Word for word, transcribe the lines below and drop the pictures.

● ● ● ● ●

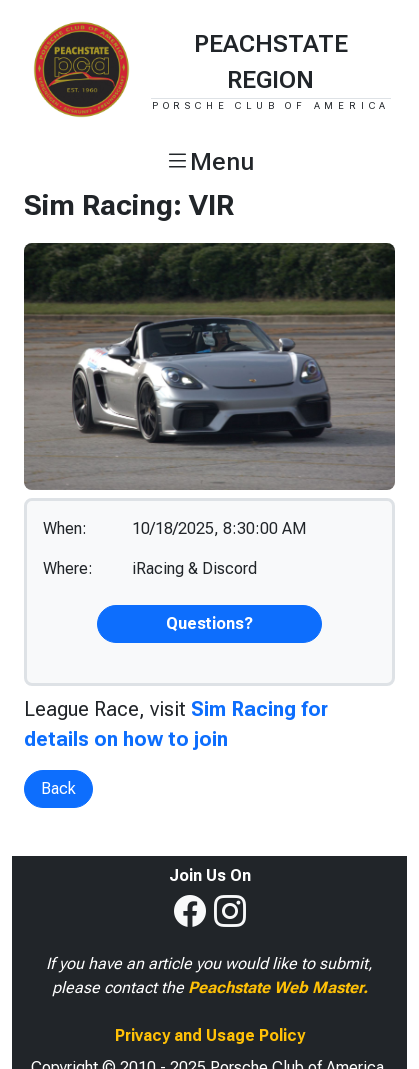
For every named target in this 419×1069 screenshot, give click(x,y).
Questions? (209, 623)
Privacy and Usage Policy (210, 1035)
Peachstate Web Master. (278, 987)
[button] (209, 162)
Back (58, 788)
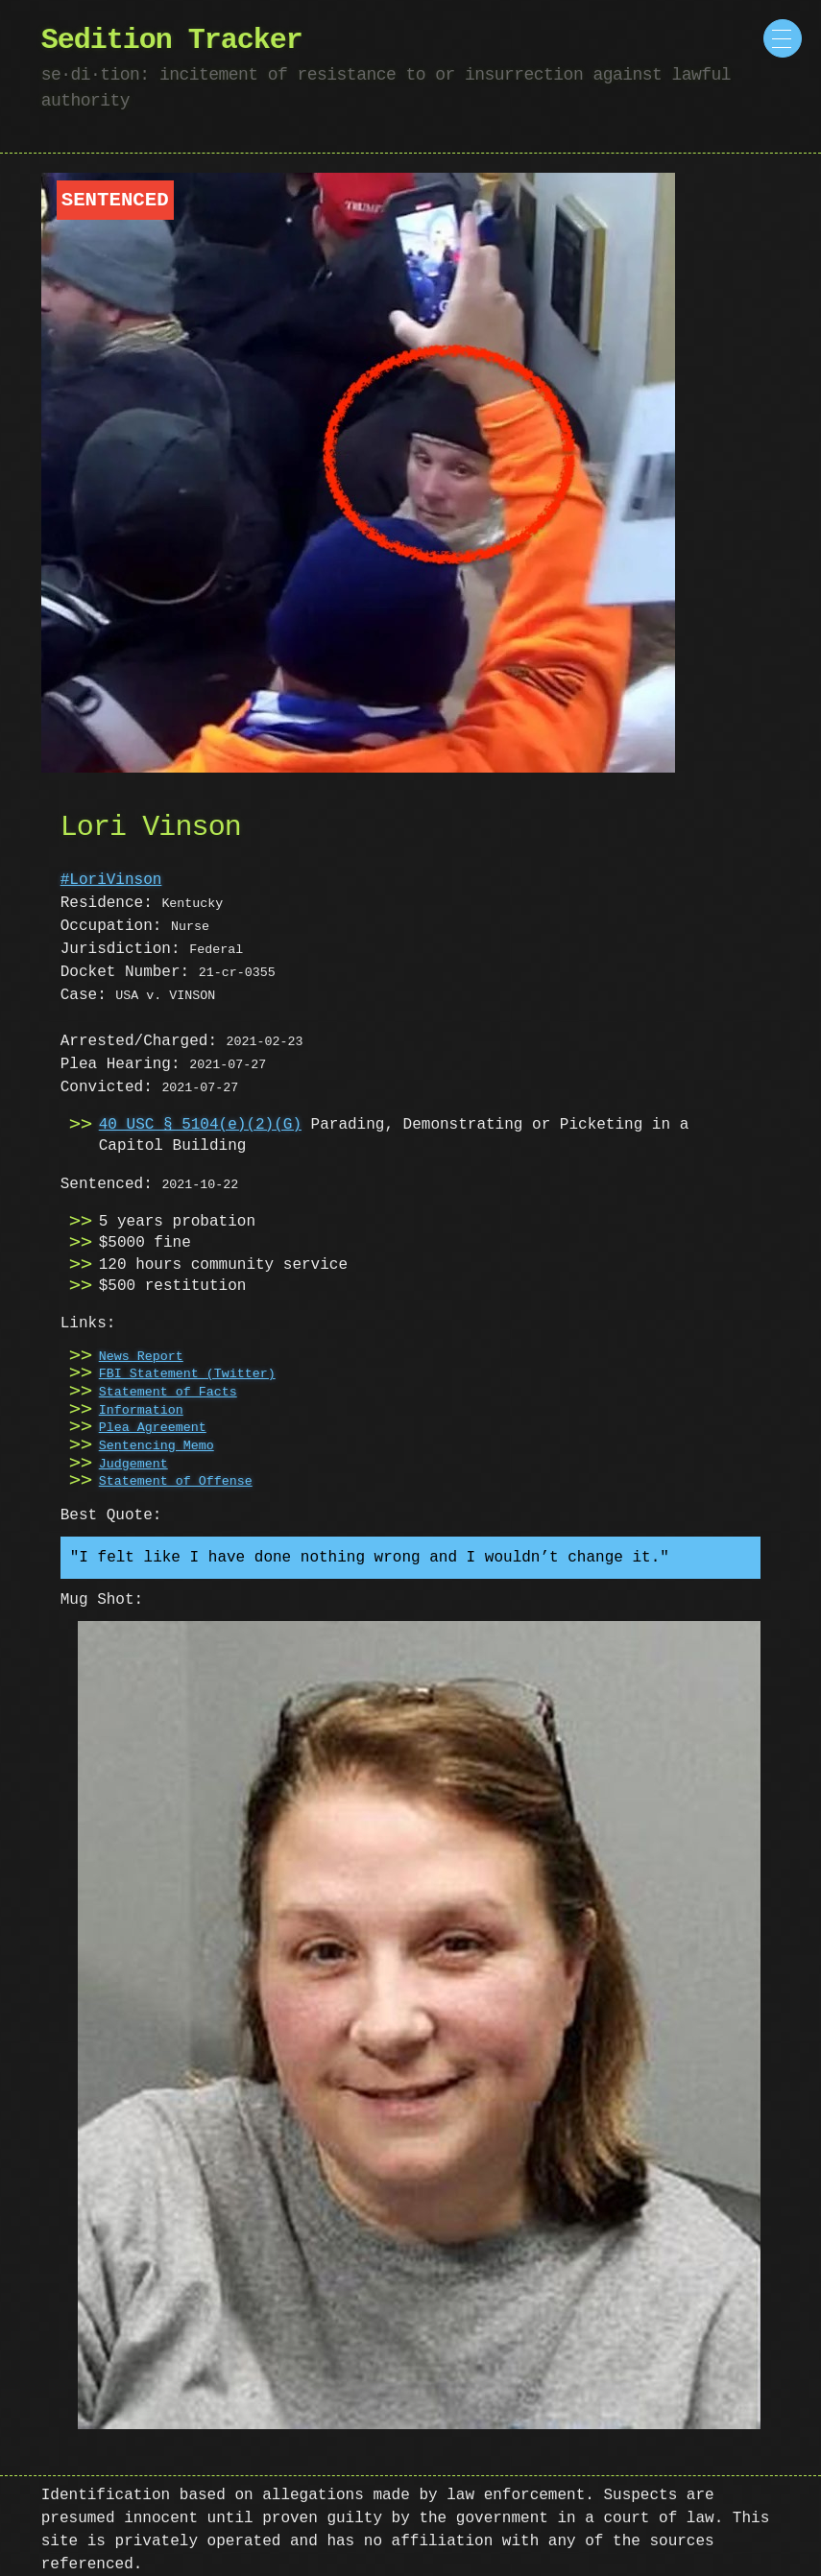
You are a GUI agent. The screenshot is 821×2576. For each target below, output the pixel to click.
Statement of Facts (168, 1392)
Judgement (133, 1464)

● ● ● ● ●

Reply to the exercise:
For every named target in this 419×1069 screenshot, give click(x,y).
Questions? (209, 623)
Privacy and Usage Policy (210, 1035)
Peachstate Web Master. (278, 987)
[button] (209, 162)
Back (58, 788)
You are a GUI agent. The screenshot is 821×2576. For each target below, output the pixel to click.
Statement of Facts (168, 1392)
Judgement (133, 1464)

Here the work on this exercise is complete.